« Ind. Decisions - 7th Circuit issues one Indiana opinion today | Main | Ind. Courts - Don't you just love it? »

Wednesday, May 17, 2006

Law - "Justices to Hear Environmental Appeal on EPA Emissions Rule"

"Justices to Hear Environmental Appeal on EPA Emissions Rule" was the headline to a story yesterday in the Washington Post by Charles Lane. His report expands upon a this ILB entry from Monday (final item). Some quotes from the Lane story:

The Supreme Court announced yesterday that it will review a controversial federal court ruling that environmentalists had said would weaken pollution-control requirements for aging power stations across the country.

In a one-line order, the justices said they will hear Environmental Defense's appeal of a June 2005 ruling by the U.S. Court of Appeals for the 4th Circuit, based in Richmond, which said that Duke Energy Corp., a North Carolina utility, could operate refurbished power plants even though their total annual emissions would go up.

The court's decision injects the justices into a half-decade-old battle between environmentalists and the Bush administration, which has sought to ease what it says is an excessive regulatory burden on the nation's utilities. * * *

In the case the court agreed to hear yesterday, Environmental Defense v. Duke Energy Corp. , No. 05-848, the specific question is how to measure utilities' compliance with the Environmental Protection Agency's "new source review" rules, which govern emissions from plants that have been modernized or expanded. * * *

The EPA's position traditionally has been that the Clean Air Act requires modified plants to reduce their total annual emissions, and Environmental Defense says that interpretation is correct.

But the 4th Circuit disagreed and said that plants should only have to show a reduction in their hourly rate of emissions. This was a victory for utilities because they could run their updated plants for many more hours than previously.

The case against Duke Energy was one of many initiated by the EPA across the country in the waning days of the Clinton administration.

The Clinton crackdown was bitterly opposed by utilities, and the Bush administration promised to change EPA enforcement policy.

But the EPA continued to press cases that were already pending when the administration took office in 2001, so the Bush EPA and Environmental Defense had been on the same side of the Duke Energy case until the 4th Circuit's ruling.

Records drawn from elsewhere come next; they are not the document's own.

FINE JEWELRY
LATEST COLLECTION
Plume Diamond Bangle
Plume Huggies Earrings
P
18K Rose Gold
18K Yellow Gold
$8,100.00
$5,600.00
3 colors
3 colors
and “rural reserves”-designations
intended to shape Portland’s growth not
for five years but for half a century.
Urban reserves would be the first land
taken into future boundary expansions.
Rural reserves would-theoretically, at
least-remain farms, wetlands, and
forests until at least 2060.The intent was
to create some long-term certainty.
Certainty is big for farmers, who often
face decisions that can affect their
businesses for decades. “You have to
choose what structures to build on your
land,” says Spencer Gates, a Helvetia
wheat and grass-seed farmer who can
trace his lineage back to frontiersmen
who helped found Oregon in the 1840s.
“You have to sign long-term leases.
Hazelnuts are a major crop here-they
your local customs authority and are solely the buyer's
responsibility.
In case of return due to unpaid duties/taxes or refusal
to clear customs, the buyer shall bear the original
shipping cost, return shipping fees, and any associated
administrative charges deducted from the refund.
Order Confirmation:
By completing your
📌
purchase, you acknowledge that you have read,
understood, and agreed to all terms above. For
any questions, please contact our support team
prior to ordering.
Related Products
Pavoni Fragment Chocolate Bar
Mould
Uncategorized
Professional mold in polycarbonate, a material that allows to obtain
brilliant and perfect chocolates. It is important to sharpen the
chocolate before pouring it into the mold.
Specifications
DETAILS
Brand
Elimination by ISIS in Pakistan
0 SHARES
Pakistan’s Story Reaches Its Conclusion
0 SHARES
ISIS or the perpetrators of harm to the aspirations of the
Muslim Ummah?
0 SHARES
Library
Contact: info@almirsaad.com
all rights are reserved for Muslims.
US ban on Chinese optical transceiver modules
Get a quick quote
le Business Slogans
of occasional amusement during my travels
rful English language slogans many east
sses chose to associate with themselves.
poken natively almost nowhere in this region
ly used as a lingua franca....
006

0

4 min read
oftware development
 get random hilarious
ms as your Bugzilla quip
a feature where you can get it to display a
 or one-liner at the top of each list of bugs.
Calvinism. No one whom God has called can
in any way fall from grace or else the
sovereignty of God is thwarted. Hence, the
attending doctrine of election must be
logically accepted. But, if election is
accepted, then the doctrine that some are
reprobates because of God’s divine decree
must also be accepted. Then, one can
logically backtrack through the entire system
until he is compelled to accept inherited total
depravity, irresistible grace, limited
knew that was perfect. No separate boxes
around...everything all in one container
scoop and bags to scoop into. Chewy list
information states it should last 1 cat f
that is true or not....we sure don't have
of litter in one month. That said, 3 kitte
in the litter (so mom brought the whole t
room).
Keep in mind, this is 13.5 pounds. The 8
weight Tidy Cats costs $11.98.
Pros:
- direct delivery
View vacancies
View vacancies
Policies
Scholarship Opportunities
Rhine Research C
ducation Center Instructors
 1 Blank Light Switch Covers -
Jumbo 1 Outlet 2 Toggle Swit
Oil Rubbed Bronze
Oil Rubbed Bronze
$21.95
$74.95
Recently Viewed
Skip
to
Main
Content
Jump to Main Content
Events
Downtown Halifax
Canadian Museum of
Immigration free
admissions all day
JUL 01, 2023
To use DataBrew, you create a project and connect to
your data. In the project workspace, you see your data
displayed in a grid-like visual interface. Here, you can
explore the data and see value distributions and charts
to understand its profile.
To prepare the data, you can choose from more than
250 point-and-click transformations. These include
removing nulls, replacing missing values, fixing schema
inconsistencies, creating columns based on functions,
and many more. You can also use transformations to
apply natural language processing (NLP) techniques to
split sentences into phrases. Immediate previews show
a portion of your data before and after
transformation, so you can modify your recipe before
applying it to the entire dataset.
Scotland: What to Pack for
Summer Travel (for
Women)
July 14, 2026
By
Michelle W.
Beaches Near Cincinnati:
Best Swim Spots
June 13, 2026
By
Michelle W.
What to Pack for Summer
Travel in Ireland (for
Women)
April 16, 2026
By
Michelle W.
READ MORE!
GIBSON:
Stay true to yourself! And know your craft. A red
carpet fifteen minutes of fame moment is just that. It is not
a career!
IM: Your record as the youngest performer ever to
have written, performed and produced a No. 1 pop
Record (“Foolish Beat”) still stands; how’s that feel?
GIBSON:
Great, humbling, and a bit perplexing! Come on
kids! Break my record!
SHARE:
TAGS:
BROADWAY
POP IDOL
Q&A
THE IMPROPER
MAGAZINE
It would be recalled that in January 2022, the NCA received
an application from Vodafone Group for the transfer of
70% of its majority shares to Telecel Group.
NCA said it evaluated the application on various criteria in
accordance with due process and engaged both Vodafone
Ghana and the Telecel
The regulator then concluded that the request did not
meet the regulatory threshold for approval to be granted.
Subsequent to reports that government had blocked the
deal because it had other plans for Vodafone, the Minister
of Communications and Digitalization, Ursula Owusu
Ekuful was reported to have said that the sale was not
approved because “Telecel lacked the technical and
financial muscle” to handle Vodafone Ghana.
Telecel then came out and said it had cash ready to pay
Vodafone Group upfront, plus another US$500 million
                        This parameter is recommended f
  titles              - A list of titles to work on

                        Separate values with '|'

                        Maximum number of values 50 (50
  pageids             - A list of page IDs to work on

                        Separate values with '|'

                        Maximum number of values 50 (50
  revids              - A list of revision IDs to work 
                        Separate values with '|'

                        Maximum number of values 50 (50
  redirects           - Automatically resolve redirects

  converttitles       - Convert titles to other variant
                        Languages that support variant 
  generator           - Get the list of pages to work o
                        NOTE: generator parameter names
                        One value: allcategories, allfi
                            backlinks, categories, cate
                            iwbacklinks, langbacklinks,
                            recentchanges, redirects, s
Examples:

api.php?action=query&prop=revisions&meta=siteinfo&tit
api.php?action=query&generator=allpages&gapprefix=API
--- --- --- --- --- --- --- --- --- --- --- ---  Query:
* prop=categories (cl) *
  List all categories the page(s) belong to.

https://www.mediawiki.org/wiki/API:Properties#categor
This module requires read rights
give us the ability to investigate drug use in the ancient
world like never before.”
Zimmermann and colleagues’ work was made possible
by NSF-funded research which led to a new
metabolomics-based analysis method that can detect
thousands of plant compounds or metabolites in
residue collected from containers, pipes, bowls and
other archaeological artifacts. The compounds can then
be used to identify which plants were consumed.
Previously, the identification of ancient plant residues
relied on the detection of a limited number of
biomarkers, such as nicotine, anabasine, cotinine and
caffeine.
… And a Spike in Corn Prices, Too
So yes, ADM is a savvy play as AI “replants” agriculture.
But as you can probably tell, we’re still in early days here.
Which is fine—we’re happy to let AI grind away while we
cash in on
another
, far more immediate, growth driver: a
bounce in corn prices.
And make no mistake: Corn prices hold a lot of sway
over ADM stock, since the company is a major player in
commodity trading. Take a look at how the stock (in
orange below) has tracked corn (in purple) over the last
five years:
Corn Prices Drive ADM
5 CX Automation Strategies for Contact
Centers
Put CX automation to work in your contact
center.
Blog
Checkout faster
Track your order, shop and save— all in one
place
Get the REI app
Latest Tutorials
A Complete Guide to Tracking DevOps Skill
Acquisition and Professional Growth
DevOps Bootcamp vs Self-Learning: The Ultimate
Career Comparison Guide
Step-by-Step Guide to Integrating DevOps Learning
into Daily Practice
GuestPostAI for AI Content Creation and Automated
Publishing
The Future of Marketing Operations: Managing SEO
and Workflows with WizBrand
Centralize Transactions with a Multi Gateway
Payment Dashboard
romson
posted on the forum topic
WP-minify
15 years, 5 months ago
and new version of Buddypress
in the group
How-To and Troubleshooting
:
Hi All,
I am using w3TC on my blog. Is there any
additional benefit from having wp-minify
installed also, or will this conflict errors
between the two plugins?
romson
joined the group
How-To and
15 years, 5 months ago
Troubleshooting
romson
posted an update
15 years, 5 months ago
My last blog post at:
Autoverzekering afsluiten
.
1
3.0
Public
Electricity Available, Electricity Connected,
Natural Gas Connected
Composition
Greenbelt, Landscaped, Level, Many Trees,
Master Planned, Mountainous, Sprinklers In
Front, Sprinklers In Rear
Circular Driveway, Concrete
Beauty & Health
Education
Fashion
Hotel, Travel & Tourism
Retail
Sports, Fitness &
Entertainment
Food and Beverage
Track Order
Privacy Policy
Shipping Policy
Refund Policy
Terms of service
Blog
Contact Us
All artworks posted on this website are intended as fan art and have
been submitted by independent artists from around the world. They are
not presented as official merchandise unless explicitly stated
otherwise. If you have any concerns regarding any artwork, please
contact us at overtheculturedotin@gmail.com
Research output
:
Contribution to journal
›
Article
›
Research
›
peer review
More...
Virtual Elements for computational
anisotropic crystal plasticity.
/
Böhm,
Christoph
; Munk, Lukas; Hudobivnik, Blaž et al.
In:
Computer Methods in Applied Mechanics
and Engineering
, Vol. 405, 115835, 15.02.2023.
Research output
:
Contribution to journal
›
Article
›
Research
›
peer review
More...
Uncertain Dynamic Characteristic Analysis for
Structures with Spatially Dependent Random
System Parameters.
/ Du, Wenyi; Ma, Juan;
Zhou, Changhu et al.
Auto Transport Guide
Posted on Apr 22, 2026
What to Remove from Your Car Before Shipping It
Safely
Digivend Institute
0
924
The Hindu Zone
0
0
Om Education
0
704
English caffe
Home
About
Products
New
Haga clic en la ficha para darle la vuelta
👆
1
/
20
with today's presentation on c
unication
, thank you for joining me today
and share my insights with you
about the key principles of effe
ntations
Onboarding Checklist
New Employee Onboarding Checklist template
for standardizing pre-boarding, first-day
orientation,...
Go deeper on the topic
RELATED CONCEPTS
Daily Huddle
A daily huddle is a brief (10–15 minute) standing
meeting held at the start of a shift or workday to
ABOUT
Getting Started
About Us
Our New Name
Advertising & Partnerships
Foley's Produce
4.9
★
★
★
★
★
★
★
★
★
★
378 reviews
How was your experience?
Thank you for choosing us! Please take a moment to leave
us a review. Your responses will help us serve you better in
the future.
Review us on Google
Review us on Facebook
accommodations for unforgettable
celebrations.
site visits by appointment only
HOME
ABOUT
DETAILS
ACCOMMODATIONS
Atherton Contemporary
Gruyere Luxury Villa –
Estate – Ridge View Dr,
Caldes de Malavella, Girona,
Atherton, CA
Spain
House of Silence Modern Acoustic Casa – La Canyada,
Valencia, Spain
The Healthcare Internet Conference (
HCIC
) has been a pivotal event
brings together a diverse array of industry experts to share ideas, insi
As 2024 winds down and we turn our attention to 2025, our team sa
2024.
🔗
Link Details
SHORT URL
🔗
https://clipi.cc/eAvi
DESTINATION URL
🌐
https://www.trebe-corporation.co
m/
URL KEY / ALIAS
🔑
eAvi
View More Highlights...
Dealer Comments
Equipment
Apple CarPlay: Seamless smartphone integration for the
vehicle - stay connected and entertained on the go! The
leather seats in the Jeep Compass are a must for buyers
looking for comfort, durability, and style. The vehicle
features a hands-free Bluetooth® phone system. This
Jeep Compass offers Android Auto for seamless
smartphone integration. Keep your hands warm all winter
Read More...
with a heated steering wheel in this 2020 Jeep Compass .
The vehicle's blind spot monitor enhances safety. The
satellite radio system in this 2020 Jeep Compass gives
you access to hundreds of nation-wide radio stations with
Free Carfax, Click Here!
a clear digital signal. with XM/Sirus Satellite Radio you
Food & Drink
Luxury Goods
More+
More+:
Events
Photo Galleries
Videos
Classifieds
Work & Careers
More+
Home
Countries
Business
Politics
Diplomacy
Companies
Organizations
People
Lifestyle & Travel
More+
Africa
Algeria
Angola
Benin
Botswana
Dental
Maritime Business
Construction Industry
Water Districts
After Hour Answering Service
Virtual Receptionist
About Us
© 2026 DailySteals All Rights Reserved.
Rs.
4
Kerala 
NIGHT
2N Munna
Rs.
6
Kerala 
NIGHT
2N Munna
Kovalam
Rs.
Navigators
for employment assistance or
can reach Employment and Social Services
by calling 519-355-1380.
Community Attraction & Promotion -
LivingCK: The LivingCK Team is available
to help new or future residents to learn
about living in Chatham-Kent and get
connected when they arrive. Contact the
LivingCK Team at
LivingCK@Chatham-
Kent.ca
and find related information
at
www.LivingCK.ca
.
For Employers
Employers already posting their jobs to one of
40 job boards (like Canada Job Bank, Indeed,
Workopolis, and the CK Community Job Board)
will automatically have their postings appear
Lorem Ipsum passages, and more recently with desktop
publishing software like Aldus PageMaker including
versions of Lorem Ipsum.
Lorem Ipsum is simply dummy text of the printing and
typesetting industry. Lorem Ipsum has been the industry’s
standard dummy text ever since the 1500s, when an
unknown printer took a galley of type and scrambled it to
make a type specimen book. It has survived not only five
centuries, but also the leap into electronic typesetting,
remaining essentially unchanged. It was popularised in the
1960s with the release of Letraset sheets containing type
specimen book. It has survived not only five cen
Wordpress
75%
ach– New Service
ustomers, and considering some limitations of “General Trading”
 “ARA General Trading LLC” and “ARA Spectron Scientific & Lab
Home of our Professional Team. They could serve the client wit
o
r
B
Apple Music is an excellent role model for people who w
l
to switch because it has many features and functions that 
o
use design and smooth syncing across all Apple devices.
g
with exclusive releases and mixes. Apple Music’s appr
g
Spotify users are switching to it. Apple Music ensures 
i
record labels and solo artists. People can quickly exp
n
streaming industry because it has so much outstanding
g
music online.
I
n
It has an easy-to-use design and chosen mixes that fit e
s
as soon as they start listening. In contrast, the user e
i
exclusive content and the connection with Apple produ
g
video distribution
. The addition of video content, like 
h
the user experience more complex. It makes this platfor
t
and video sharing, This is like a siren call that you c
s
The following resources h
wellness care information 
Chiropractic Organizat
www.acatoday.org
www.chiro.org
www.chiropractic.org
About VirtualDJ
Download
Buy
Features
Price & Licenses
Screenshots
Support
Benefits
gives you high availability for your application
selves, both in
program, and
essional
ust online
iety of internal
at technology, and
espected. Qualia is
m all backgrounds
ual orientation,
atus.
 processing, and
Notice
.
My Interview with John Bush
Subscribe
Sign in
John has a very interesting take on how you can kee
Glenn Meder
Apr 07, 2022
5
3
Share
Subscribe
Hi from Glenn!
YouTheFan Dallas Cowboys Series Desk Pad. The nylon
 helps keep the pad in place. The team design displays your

After the 4th Circuit ruled, the administration proposed new clean air regulations that incorporated the 4th Circuit's decision and would have applied it across the country.

Then the administration asked the Supreme Court not to intervene in the case. The court's decision to take the case over the administration's objection was a surprise; since the adoption of modern environmental legislation in 1970, the court had agreed to hear just two previous cases in which an environmental group was the petitioner.